TC do Pará exige carteiras e água para alunos que estudam no chão
TC do Pará exige que escola em Breves, no Marajó, forneça carteiras e água potável em 24h após alunos serem encontrados estudando no chão.

O Tribunal de Contas dos Municípios do Pará (TCMPA) determinou, em caráter de urgência, que a Secretaria Municipal de Educação de Breves adote medidas imediatas para sanar as precárias condições de funcionamento da Escola Municipal de Ensino Fundamental São Sebastião. A decisão provisória, homologada nesta quinta-feira (2), visa garantir que os alunos, que estavam estudando sentados no chão por falta de carteiras, recebam mobiliário escolar adequado em até 24 horas.
A medida cautelar foi expedida pela conselheira Mara Lúcia Barbalho e atende a uma representação interna do tribunal, motivada por uma reportagem publicada em maio de 2026, que expôs a situação da unidade escolar ribeirinha, localizada na zona rural de Breves, na região do Marajó.
## Falta de infraestrutura básica é o foco da fiscalização
Além da carência de carteiras, a fiscalização preliminar do TCMPA identificou outros problemas graves na instituição de ensino, como a ausência de bebedouros e dúvidas sobre o fornecimento regular de água potável.
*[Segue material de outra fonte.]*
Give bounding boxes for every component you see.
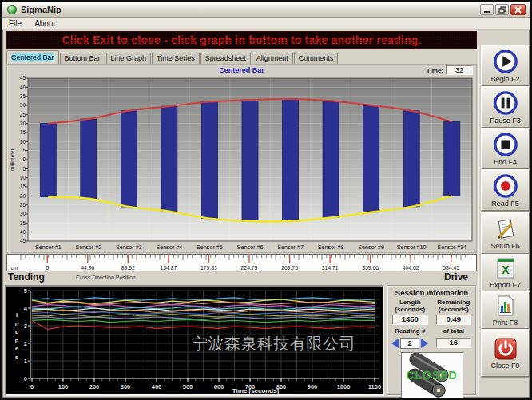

A alimentação escolar também foi questionada, com indícios de que sejam oferecidos alimentos enlatados aos estudantes.
O Sindicato dos Trabalhadores em Educação do Pará (Sintepp) classificou a situação como um "desrespeito com os estudantes ribeirinhos" em suas redes sociais. A falta de condições mínimas de aprendizado em uma escola pública gerou indignação e mobilizou o órgão de controle.
## Contratações milionárias e condições precárias
Um ponto que chamou atenção do TCMPA foi a aparente incompatibilidade entre os vultosos investimentos realizados pelo município em mobiliário e alimentação escolar e as condições precárias encontradas na Escola São Sebastião. Sistemas do tribunal indicam que o município de Breves realizou contratações que somam mais de R$ 25 milhões para compra de mobiliário e mais de R$ 26 milhões para alimentação escolar nos últimos anos.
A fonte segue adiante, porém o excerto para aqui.